送别
时雨十七岁那年的冬天,闻秋又来了一次。
她是从"那栋楼"来的。这些年她很少登门,每次来,都像一道冰冷的刻度,提醒我时间的流逝。这一次,她身后走廊的灯光格外地白,把她鬓角那两缕早白的发,照得很像一场未来的雪。她站在门廊下,掸了掸衣上的薄霜,没有立刻进来。

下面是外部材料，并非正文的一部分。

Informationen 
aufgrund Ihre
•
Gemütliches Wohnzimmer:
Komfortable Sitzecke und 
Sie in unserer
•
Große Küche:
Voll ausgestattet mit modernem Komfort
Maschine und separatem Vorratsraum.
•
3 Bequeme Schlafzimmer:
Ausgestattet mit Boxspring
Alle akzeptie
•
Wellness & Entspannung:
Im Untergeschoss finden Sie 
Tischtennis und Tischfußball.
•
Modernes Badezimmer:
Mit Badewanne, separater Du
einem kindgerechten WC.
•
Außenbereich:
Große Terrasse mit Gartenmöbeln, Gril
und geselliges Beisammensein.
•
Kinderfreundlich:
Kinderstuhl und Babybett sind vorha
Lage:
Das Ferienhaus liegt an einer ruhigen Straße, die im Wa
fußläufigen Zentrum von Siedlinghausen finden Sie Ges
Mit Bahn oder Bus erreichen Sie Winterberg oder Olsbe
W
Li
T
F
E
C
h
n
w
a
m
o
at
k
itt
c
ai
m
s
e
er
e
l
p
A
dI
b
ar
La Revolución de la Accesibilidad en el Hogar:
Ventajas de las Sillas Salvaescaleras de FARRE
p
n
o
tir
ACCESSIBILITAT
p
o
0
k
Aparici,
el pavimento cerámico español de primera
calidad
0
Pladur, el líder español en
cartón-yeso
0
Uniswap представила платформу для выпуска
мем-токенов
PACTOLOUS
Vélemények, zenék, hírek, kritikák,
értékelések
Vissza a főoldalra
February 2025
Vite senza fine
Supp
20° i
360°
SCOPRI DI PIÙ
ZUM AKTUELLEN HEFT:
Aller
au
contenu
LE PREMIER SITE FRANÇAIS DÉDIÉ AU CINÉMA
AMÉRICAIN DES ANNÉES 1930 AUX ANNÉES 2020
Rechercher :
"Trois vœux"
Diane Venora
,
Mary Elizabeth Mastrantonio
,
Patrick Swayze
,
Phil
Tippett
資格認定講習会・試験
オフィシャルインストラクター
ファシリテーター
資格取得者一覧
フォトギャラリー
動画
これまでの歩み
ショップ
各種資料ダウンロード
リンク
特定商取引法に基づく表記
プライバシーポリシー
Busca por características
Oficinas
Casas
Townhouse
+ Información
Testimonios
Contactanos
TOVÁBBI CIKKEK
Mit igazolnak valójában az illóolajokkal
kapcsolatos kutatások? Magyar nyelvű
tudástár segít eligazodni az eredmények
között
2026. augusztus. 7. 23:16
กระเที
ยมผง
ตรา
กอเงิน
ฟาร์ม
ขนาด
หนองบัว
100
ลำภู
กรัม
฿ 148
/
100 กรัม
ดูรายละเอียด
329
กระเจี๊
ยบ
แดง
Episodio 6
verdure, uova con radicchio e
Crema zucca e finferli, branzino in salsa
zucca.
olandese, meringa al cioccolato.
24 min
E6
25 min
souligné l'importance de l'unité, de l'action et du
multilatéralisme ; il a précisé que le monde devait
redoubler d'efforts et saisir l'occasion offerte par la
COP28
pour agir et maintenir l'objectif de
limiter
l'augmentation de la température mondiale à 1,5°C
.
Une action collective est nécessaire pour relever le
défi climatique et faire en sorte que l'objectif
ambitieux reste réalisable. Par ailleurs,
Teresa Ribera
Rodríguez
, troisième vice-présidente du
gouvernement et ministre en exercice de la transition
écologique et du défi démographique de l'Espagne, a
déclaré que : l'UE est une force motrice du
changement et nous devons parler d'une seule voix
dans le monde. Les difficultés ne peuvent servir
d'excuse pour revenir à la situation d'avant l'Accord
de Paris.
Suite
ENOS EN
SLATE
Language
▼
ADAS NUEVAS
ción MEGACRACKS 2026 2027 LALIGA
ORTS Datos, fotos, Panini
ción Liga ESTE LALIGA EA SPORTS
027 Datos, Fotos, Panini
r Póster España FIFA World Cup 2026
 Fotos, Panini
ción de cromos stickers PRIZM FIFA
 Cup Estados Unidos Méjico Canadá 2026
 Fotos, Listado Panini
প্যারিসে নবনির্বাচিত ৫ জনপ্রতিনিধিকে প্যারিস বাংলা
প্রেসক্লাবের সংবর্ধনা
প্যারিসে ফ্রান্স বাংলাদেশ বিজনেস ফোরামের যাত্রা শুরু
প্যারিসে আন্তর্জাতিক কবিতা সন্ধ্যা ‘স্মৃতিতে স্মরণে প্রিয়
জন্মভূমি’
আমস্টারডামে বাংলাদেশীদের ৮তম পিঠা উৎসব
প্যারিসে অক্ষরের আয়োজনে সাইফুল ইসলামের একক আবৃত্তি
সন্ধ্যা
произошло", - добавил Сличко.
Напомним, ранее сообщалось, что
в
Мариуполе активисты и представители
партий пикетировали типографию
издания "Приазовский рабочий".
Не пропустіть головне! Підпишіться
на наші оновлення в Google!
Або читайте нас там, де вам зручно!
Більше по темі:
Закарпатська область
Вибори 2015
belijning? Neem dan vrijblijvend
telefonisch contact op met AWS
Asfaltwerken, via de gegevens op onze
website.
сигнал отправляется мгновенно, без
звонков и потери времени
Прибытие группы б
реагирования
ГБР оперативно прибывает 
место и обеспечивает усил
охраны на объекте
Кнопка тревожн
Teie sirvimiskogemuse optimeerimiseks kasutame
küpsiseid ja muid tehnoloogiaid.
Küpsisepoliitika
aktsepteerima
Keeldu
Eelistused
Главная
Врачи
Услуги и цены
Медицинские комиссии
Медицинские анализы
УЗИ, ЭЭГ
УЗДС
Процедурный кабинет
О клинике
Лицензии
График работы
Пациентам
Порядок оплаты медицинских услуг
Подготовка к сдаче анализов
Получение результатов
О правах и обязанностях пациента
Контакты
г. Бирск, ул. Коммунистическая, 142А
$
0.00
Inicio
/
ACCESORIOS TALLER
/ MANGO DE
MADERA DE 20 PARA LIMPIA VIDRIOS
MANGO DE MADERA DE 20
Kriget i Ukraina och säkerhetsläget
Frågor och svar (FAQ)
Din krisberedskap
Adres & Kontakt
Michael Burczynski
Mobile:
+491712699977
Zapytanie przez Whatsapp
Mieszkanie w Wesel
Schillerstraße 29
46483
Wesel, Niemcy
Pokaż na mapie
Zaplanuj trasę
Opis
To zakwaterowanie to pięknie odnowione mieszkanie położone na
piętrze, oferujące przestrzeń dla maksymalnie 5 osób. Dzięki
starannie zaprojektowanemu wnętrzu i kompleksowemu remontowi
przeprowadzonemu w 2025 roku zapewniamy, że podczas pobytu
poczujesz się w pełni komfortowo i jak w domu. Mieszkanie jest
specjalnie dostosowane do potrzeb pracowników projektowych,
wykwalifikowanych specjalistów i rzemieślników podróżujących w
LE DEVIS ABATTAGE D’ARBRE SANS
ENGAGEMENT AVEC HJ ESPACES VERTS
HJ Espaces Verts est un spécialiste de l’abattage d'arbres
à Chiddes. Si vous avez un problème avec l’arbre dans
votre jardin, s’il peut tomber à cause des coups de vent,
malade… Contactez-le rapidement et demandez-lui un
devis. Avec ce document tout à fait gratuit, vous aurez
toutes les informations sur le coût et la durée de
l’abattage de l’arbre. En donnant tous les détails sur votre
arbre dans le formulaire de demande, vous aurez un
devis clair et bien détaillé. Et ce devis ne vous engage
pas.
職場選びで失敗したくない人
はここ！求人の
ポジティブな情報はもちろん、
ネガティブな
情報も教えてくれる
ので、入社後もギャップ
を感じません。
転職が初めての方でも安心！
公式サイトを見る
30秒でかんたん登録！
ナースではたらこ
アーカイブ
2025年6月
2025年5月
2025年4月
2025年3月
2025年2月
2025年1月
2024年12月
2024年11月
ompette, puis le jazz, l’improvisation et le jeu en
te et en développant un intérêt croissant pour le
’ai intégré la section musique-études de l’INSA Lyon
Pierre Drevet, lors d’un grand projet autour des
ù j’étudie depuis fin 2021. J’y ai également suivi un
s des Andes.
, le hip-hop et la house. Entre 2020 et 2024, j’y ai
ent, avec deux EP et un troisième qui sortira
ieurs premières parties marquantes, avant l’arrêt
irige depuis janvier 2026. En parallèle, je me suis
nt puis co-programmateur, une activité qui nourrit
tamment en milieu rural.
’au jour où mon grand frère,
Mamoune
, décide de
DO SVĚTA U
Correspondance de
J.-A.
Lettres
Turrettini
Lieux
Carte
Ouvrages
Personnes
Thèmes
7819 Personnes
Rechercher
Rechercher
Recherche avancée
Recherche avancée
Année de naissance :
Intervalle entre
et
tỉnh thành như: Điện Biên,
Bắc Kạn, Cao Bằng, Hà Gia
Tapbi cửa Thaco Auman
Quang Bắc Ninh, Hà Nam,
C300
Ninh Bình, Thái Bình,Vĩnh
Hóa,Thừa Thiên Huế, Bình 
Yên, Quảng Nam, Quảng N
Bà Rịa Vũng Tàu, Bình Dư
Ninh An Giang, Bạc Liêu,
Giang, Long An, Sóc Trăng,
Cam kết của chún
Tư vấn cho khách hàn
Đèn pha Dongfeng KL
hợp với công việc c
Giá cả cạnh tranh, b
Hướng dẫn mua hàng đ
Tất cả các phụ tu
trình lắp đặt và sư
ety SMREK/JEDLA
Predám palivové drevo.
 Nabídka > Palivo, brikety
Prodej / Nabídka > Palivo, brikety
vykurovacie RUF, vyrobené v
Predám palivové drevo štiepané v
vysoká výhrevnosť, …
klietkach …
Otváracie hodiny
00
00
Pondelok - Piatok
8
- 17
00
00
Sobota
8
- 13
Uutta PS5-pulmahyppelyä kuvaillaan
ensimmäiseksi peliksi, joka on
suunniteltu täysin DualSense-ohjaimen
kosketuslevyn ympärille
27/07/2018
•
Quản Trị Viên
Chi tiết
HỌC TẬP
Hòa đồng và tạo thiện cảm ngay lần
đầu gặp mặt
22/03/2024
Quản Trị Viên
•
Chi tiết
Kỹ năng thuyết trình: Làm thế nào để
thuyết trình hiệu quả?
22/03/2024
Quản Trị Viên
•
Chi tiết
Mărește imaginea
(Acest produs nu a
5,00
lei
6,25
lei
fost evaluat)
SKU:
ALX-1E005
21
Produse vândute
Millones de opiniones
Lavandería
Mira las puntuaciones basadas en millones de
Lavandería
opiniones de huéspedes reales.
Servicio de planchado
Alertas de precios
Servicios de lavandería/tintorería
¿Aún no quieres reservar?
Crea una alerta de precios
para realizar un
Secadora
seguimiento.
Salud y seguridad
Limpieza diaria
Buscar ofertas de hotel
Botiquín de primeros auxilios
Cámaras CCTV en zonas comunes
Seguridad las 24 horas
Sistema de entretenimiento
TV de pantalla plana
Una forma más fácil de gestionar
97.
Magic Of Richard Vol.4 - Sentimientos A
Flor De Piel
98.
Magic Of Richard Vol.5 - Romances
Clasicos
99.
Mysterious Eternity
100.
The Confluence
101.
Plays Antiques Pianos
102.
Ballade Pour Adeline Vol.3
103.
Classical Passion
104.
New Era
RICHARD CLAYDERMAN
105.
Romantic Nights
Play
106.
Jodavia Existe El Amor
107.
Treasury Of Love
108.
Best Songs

她在门廊下站了一会儿,看着院子里那台正安静扫落叶的小灰。雨后的地很湿,小灰的轮子碾过落叶,发出细碎的响,把几片湿叶翻进收集槽。它做这件事,做得那样专注、那样理所当然,像它天生就该替这个家,把每年秋天最后一茬落叶,都收拾干净。她看了很久,才收回目光,对我说:
"陆昭,该到下个阶段了。"
"记忆封存"。这是我一直回避去想的名词。
承载期是"记住",封存是"放下"。按记忆承载者的流程,当我完成了对某个阶段的记忆采集,就该"休眠"——把意识连同这些年承载的一切,封进那个没有窗的、深不见底的库房里,等某个不可知的"未来"再唤醒,去讲述那段不再有人记得的时代。
不是死。可是对一个还有牵挂的人来说,它比死更残忍——死是结束,休眠是"被暂停"。一具尚有血肉、尚有牵挂的身体,被人为地按在一个不流动的刻度上,等一个没有人能告诉他的、归期。你会记得你在等一扇门开,却不知道那扇门开的时候,外面还是不是你以为的那个世界。
我看见了时雨从里屋探出头来。他已经长成一个肩膀很宽的青年了,隔着半扇门,他望着我,又望着闻秋,眼神里的东西,我看得很清楚——不是恐慌,是一种被压住的、不肯承认的慌张。他没有问闻秋那句话是什么意思。他只是在等我的回答。
"爸,"他说,"你要去多久?"
我张了张嘴,一句话也答不上来。
因为没有人告诉过我们,这段"未来",到底有多远。闻秋只说过一次,用报社终审的语气说:可能几年,可能几十年,也可能……是一个文明的"过渡期"那么长。没有人给我一个确定的岸,只有一片我注定要独自泅过去的黑。我甚至不知道,我这一觉醒来,还能不能看见时雨。
那天晚上,时雨没睡。
我半夜下楼,看见他坐在院子里,靠在小灰身边,抱着一本旧相册。相册里是我爸守夜那几年,我偷偷给他拍的照片:防波堤尽头那盏孤灯,他坐在灯下的背影,和那条他永远等不来、却永远在等的船。时雨一页页翻,摩挲着那些已经泛黄、边角卷起的照片,像在辨认一件件爷爷留下的物证。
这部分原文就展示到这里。